The challenge for these companies is firstly recognising portraits and narratives are better than quick interviews, and in finding the people good enough to do them. Make sure they know that’s you.
.05 create a blockbuster
OK, never mind portraits, explainers or product launches – why not suck up the balls and go all out, producing a mega blockbuster?
That’s what visual effects house Red Giant Software did to demonstrate their range of colour correction packages. The result is an epic story called Plot Device which cleverly references the archetypes of Hollywood cinema and shows off the product in a way you didn’t expect.
No deadpan screencasts here: you can see what the software does, at the same time being taken on a memorable journey. It takes a talented director and cast to make sure this doesn’t come off as seriously lame, but done right the results speak for themselves.
.06 behind the scenes
And finally, another new way to use video is to produce behind the scenes films of you, your business, or client. Transparency is big in demand these days and video is great way to show people that you’re human, and you have fun doing what you do. As well as adding a face to the name/brand it can be an effective way to add a personal touch.
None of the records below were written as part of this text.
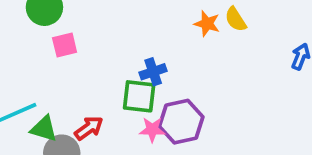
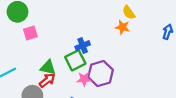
orange star: (207, 24) -> (122, 27), moved
green square: (139, 96) -> (75, 60), turned -30
green triangle: (44, 129) -> (48, 67), moved

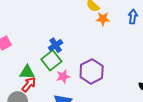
orange star: (122, 27) -> (103, 19), moved
purple hexagon: (101, 74) -> (92, 71), moved

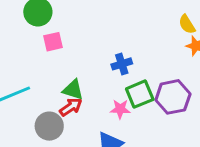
green square: (51, 60) -> (140, 94), moved
purple hexagon: (92, 71) -> (173, 97), moved

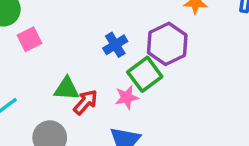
purple hexagon: (173, 97) -> (167, 44), moved
red arrow: (71, 107) -> (86, 102), moved

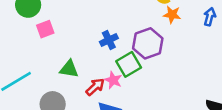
pink star: (127, 97) -> (113, 80), turned 30
red arrow: (86, 102) -> (95, 87), moved

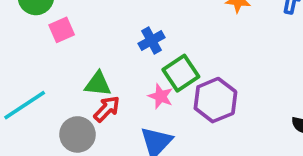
purple hexagon: (148, 43) -> (215, 100), moved
red arrow: (95, 87) -> (107, 109), moved

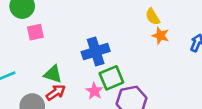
blue cross: (152, 40) -> (96, 52), size x1.5

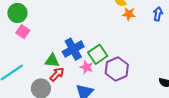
pink square: (35, 32) -> (23, 32), moved, turned -32
blue cross: (96, 52) -> (73, 49), moved

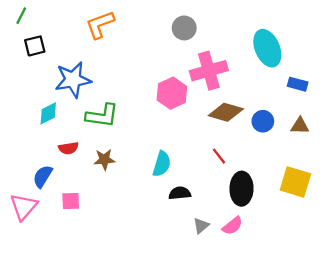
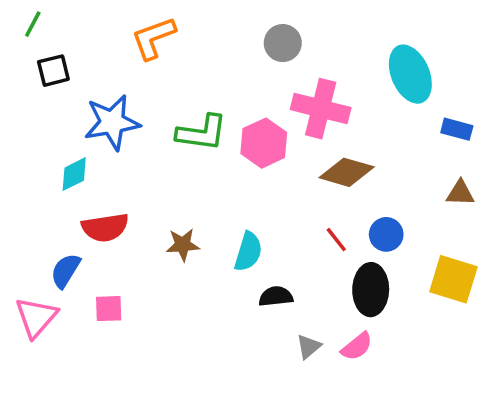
pink cross: (209, 71) -> (321, 109), turned 30
green L-shape: (102, 116) -> (202, 133), moved
blue circle: (263, 121) -> (386, 234), moved
red semicircle: (68, 148) -> (105, 227), size x1.5
brown star: (104, 159) -> (183, 245), moved

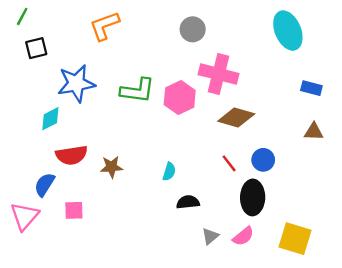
cyan ellipse: (410, 74) -> (288, 31), moved
brown star: (183, 245) -> (112, 167), moved
cyan semicircle: (248, 252) -> (169, 172), size x0.7
yellow square: (453, 279) -> (295, 239), moved

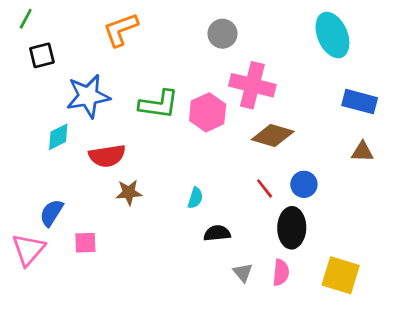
blue rectangle: (311, 88) -> (360, 102), size x1.4
red semicircle: (72, 155) -> (107, 156), moved
gray triangle: (210, 236) -> (243, 273), turned -30
pink semicircle: (243, 236) -> (281, 273), turned -45

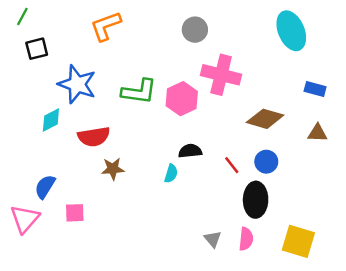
blue star: (88, 96) -> (77, 84), turned 30
blue rectangle: (360, 102) -> (315, 89), size x0.7
brown diamond: (273, 135) -> (265, 119), moved
black semicircle: (217, 233) -> (190, 151), moved

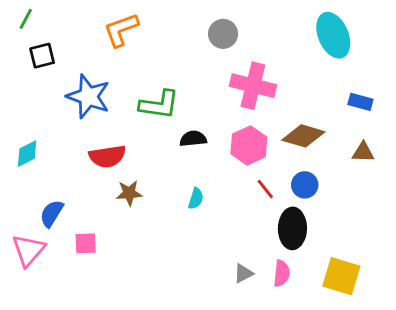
pink hexagon: (182, 99) -> (249, 145), moved
cyan diamond: (51, 120) -> (27, 154), moved
black semicircle: (190, 151) -> (193, 139), moved
gray triangle: (213, 239) -> (243, 273), turned 42

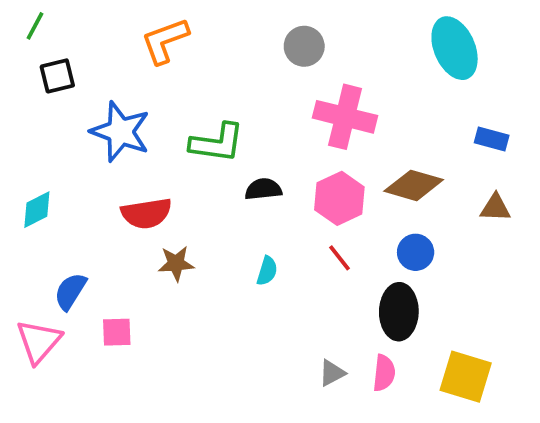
red line: (265, 189) -> (339, 258), moved

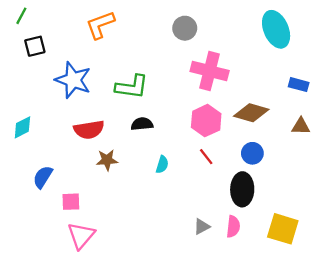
black semicircle: (263, 189) -> (142, 124), moved
pink triangle: (39, 341) -> (81, 236), moved

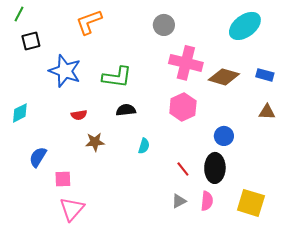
cyan ellipse: (276, 29) -> (245, 26), turned 76
brown diamond: (251, 113) -> (224, 77), moved
red semicircle: (89, 130) -> (79, 115), size x0.6
red line: (206, 157) -> (183, 169), moved

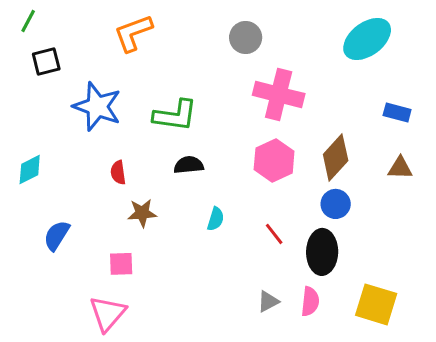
brown diamond: (224, 77) -> (336, 157), moved, turned -64
red semicircle: (79, 115) -> (118, 172), turned 91
red line: (183, 169) -> (274, 234), moved
pink square: (63, 179) -> (121, 264), moved

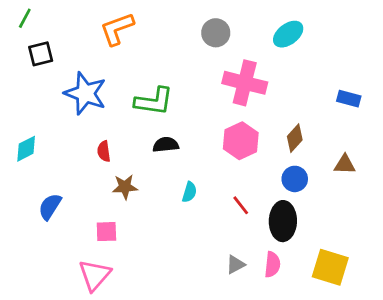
cyan ellipse: (367, 39) -> (288, 34), moved, size x0.7
brown diamond: (336, 157) -> (295, 138), size x0.7
brown triangle: (400, 168) -> (345, 164), moved

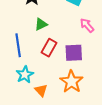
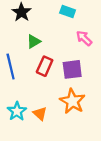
cyan star: (25, 75) -> (17, 111), moved

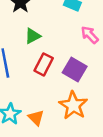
purple square: (72, 69) -> (75, 69), turned 35

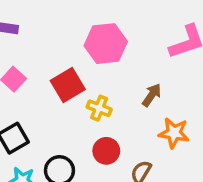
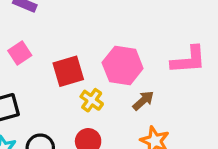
pink hexagon: (106, 44) -> (123, 65), moved

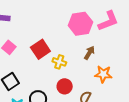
pink hexagon: (123, 65) -> (80, 24), moved

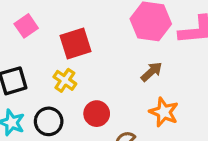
yellow cross: (59, 62) -> (65, 80), moved

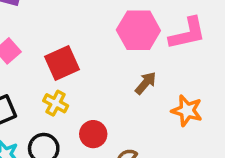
orange star: (164, 112) -> (187, 111), moved

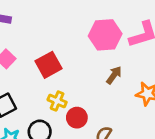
yellow cross: (56, 103) -> (57, 101), moved

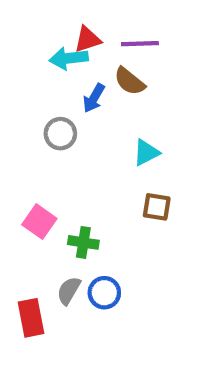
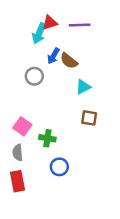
cyan arrow: (69, 58) -> (39, 33), turned -60
brown semicircle: (129, 81) -> (69, 61), moved
gray semicircle: (69, 291) -> (18, 153), moved, turned -35

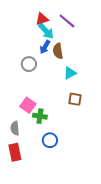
purple line: (80, 25) -> (67, 21), turned 42
cyan arrow: (39, 33) -> (46, 31), moved, turned -66
brown semicircle: (69, 61) -> (58, 51), turned 42
pink square: (22, 126) -> (28, 105), moved

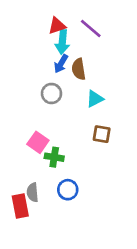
cyan arrow: (46, 31) -> (62, 42), turned 48
gray circle: (29, 64) -> (51, 93), moved
gray semicircle: (15, 128) -> (33, 192), moved

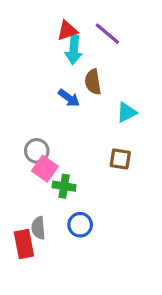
blue arrow: (61, 64) -> (69, 98), moved, turned -84
gray circle: (51, 93) -> (37, 151), moved
cyan triangle: (95, 99) -> (127, 112), moved

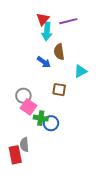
red triangle: (67, 30) -> (43, 19), turned -32
purple line: (107, 34) -> (68, 21), turned -54
brown square: (120, 159) -> (59, 90), moved
blue circle: (80, 225) -> (51, 123), moved

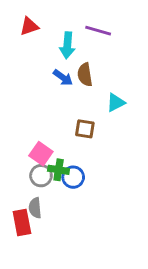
red triangle: (43, 19) -> (29, 26), moved, turned 32
purple line: (68, 21) -> (98, 31), turned 30
blue arrow: (44, 62) -> (63, 78), moved
gray circle: (23, 96) -> (41, 176), moved

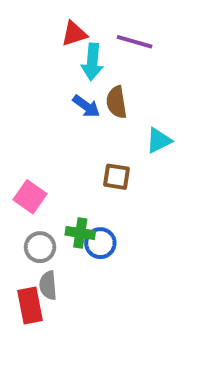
red triangle: (29, 26) -> (74, 34), moved
pink square: (41, 154) -> (30, 197), moved
gray circle: (41, 176) -> (40, 247), moved

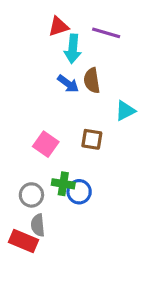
pink square: (30, 197) -> (46, 144), moved
red rectangle: (30, 305) -> (23, 241), turned -56

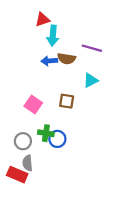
purple line: (106, 33) -> (92, 48), moved
brown semicircle: (92, 81) -> (67, 59), turned -72
blue arrow: (68, 84) -> (49, 61), turned 140

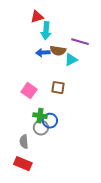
cyan triangle: (91, 80) -> (71, 60), moved
gray circle: (23, 141) -> (41, 128), moved
red rectangle: (17, 175) -> (23, 164), moved

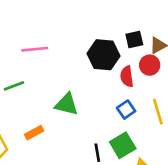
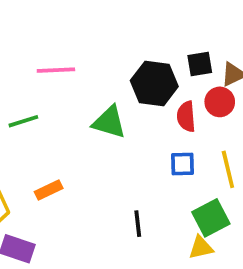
green triangle: (67, 104) -> (109, 122), moved
blue square: (126, 110) -> (182, 164), turned 30
green square: (123, 145) -> (211, 218), moved

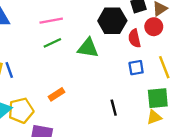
green line: (23, 121) -> (52, 43), moved
green square: (211, 218) -> (158, 98), turned 30

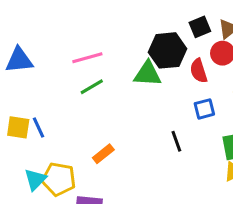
green triangle: (88, 48) -> (148, 74), moved
black line: (114, 108) -> (176, 141), moved
yellow pentagon: (21, 111) -> (59, 179), turned 30

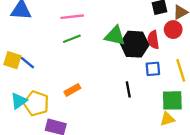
black hexagon: (167, 50) -> (135, 44), moved
blue line: (39, 127) -> (27, 63), turned -35

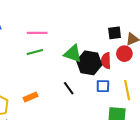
black line: (128, 89) -> (69, 88), moved, turned -32

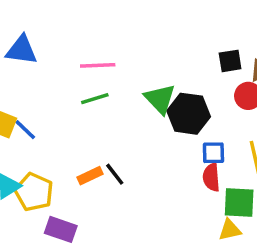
green triangle: (73, 54) -> (160, 99), turned 30
red semicircle: (106, 61) -> (211, 177), moved
black line: (69, 88) -> (115, 174), moved

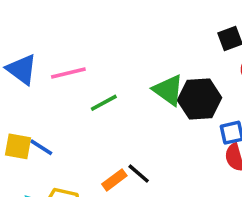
blue triangle: (22, 50) -> (22, 69), turned 40
pink line: (98, 65) -> (68, 73), moved

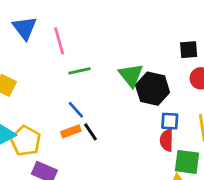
pink line: (68, 73) -> (59, 41), turned 72
blue line: (41, 147) -> (76, 110), moved

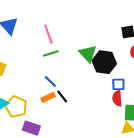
pink line: (59, 41) -> (48, 34), moved

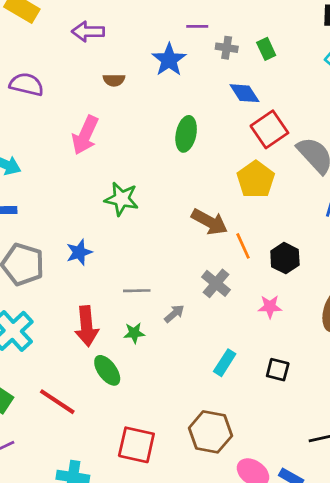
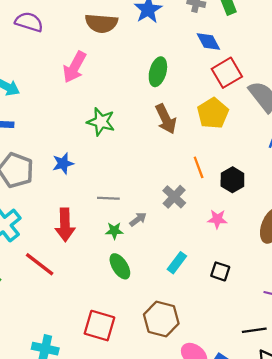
brown semicircle: (114, 80) -> (101, 23), size x1.8
brown arrow: (210, 222) -> (166, 119), moved, turned 32
green star: (134, 333) -> (114, 231), moved
green ellipse: (107, 370) -> (120, 266), moved
red line: (57, 402) -> (40, 264), moved

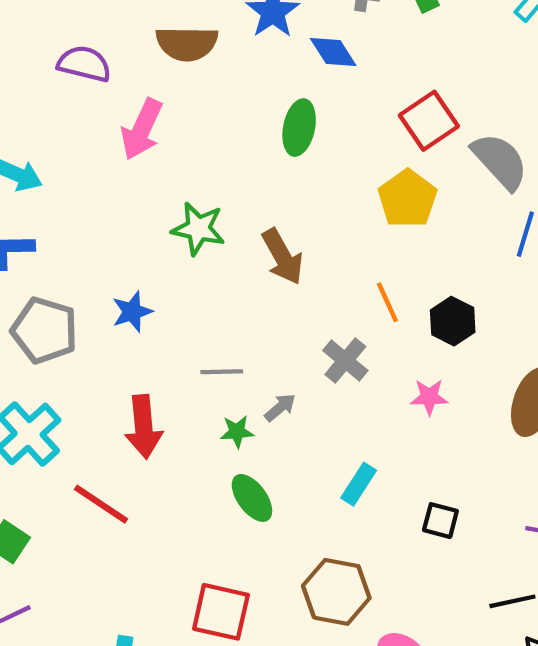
purple semicircle: (29, 22) -> (84, 64), moved
blue diamond: (208, 41) -> (333, 52), moved
brown arrow: (166, 119) -> (283, 257), moved
black square: (220, 271) -> (440, 521), moved

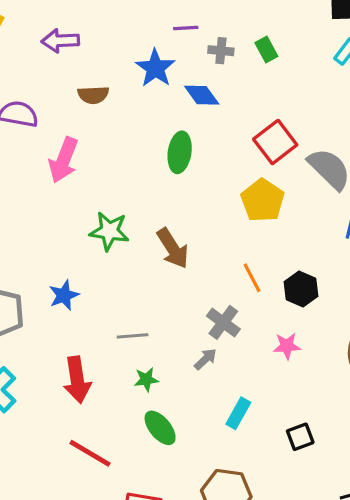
brown semicircle: (187, 43) -> (93, 95), size x0.7
gray arrow: (280, 407) -> (205, 359), moved
red line: (101, 504) -> (90, 453), moved
black square: (440, 521) -> (300, 437), turned -32

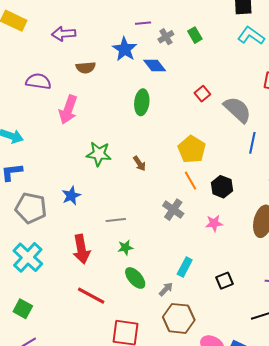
gray cross: (221, 51) -> (166, 37), turned -35
red square: (275, 142) -> (202, 94), size x0.6
yellow pentagon: (263, 200) -> (192, 149), moved
brown arrow: (173, 248) -> (139, 164), size x0.6
gray arrow: (205, 359) -> (166, 289), moved

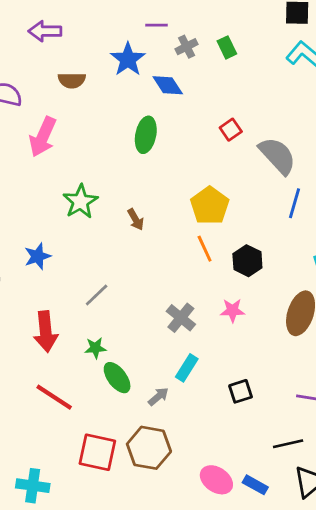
green star: (99, 154) -> (80, 202), turned 30
gray cross: (173, 210) -> (181, 318), moved
gray line: (116, 220) -> (97, 295), turned -42
green star: (125, 248) -> (95, 348), moved
brown hexagon: (179, 318) -> (149, 448), moved

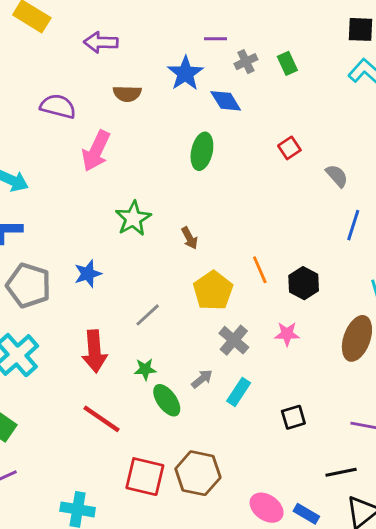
gray semicircle: (277, 156) -> (337, 176), size x0.6
yellow pentagon: (210, 206) -> (213, 291), moved
gray arrow: (158, 397) -> (202, 379), moved

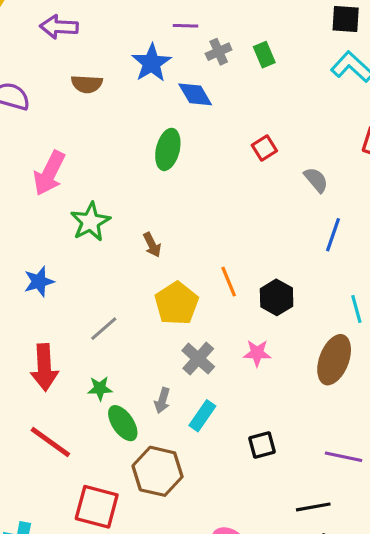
pink arrow: (96, 151) -> (49, 173), moved
gray arrow: (202, 379) -> (162, 400), turned 145
brown hexagon: (198, 473) -> (158, 471), moved

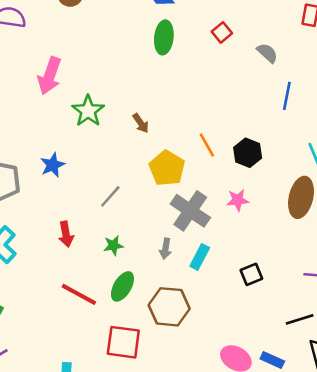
green ellipse: (168, 149) -> (164, 37), moved
gray cross: (198, 359) -> (190, 211), size x1.4
red arrow: (44, 367) -> (66, 234), size x0.7
green ellipse: (123, 423) -> (122, 286), moved, turned 72

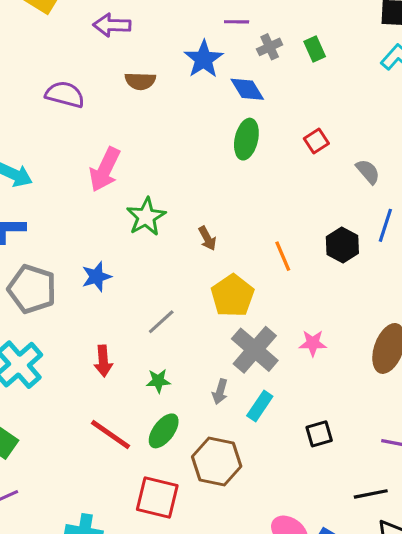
orange line: (207, 145) -> (283, 256), moved
black hexagon: (248, 153) -> (342, 245), moved

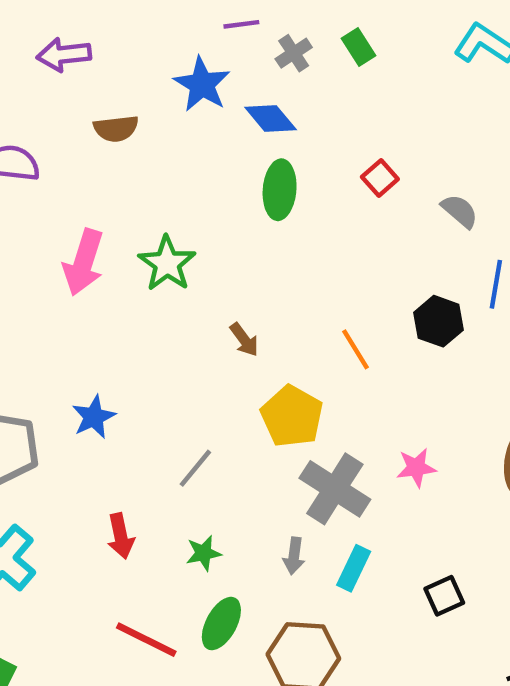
green star: (146, 217) -> (167, 263), moved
UK national radio station Absolute Radio recently hired me to shoot this behind-the-scenes piece about a stunt they pulled in central London back in June. It shows all the fun, effort and camaraderie that people tune in to hear every morning.
Of course, behind the scenes video can also be a neat way to bring in some extra revenue – in the form of a DVD release or similar.
So the takeaway? Online video is not television, so why make it mimic the idiot box all the time? Video is far more flexible and hopefully this post has shown you some of the pioneers who are pushing it forward. Now go and join them!